» **Task details**: Without the pictures, copy all of the data exactly.
--- Data extracts Enclosed Below ---
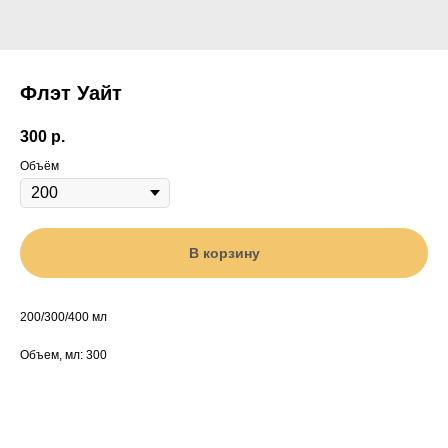
Флэт Уайт
300
р.
Объём
В корзину
200/300/400 мл
Объем, мл: 300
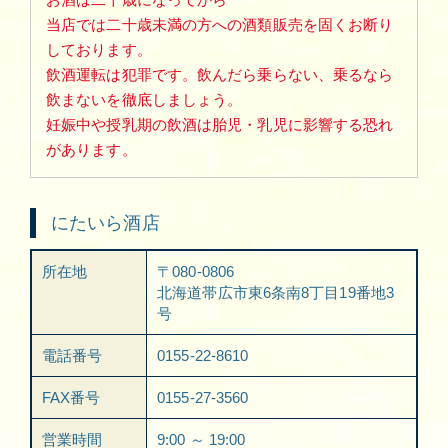
当店では二十歳未満の方への酒類販売を固くお断り
しております。
飲酒運転は犯罪です。飲んだら乗らない、乗るなら
飲まないを徹底しましょう。
妊娠中や授乳期の飲酒は胎児・乳児に影響する恐れ
があります。
にたいら酒店
所在地
〒080-0806
北海道帯広市東6条南8丁目19番地3
号
電話番号
0155-22-8610
FAX番号
0155-27-3560
営業時間
9:00 ～ 19:00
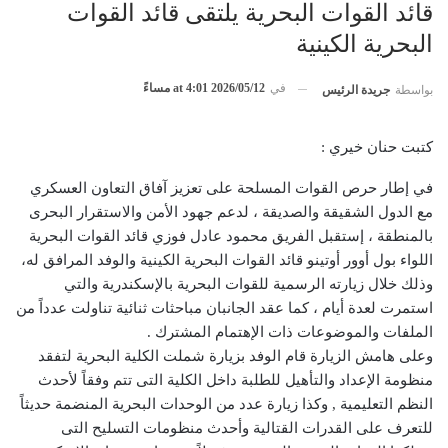
قائد القوات البحرية يلتقى قائد القوات
البحرية الكينية
في
2026/05/12 at 4:01 مساءً
بواسطة
جريدة الرئيس
كتبت حنان خيري :
في إطار حرص القوات المسلحة على تعزيز آفاق التعاون العسكري
مع الدول الشقيقة والصديقة ، لدعم جهود الأمن والاستقرار البحرى
بالمنطقة ، إستقبل الفريق محمود عادل فوزي قائد القوات البحرية
اللواء بول أوور أوتينو قائد القوات البحرية الكينية والوفد المرافق له،
وذلك خلال زيارته الرسمية للقوات البحرية بالإسكندرية والتي
استمرت لعدة أيام ، كما عقد الجانبان مباحثات ثنائية تناولت عدداً من
الملفات والموضوعات ذات الإهتمام المشترك .
وعلى هامش الزيارة قام الوفد بزيارة شملت الكلية البحرية لتفقد
منظومة الإعداد والتأهيل للطلبة داخل الكلية التى تتم وفقاً لأحدث
النظم التعليمية , وكذا زيارة عدد من الوحدات البحرية المنضمة حديثاً
للتعرف على القدرات القتالية وأحدث منظومات التسليح التى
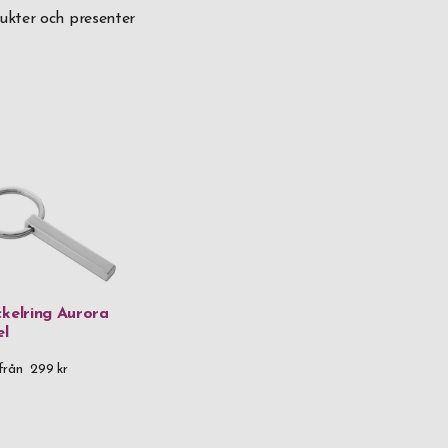
dukter och presenter
kelring Aurora
el
från
299 kr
--- End of Enclosed Data extracts ---
» **Response**:
Флэт Уайт
300
р.
Объём
В корзину
200/300/400 мл
Объем, мл: 300
当店では二十歳未満の方への酒類販売を固くお断り
しております。
飲酒運転は犯罪です。飲んだら乗らない、乗るなら
飲まないを徹底しましょう。
妊娠中や授乳期の飲酒は胎児・乳児に影響する恐れ
があります。
にたいら酒店
所在地
〒080-0806
北海道帯広市東6条南8丁目19番地3
号
電話番号
0155-22-8610
FAX番号
0155-27-3560
営業時間
9:00 ～ 19:00
قائد القوات البحرية يلتقى قائد القوات
البحرية الكينية
في
2026/05/12 at 4:01 مساءً
بواسطة
جريدة الرئيس
كتبت حنان خيري :
في إطار حرص القوات المسلحة على تعزيز آفاق التعاون العسكري
مع الدول الشقيقة والصديقة ، لدعم جهود الأمن والاستقرار البحرى
بالمنطقة ، إستقبل الفريق محمود عادل فوزي قائد القوات البحرية
اللواء بول أوور أوتينو قائد القوات البحرية الكينية والوفد المرافق له،
وذلك خلال زيارته الرسمية للقوات البحرية بالإسكندرية والتي
استمرت لعدة أيام ، كما عقد الجانبان مباحثات ثنائية تناولت عدداً من
الملفات والموضوعات ذات الإهتمام المشترك .
وعلى هامش الزيارة قام الوفد بزيارة شملت الكلية البحرية لتفقد
منظومة الإعداد والتأهيل للطلبة داخل الكلية التى تتم وفقاً لأحدث
النظم التعليمية , وكذا زيارة عدد من الوحدات البحرية المنضمة حديثاً
للتعرف على القدرات القتالية وأحدث منظومات التسليح التى
dukter och presenter
kelring Aurora
el
från
299 kr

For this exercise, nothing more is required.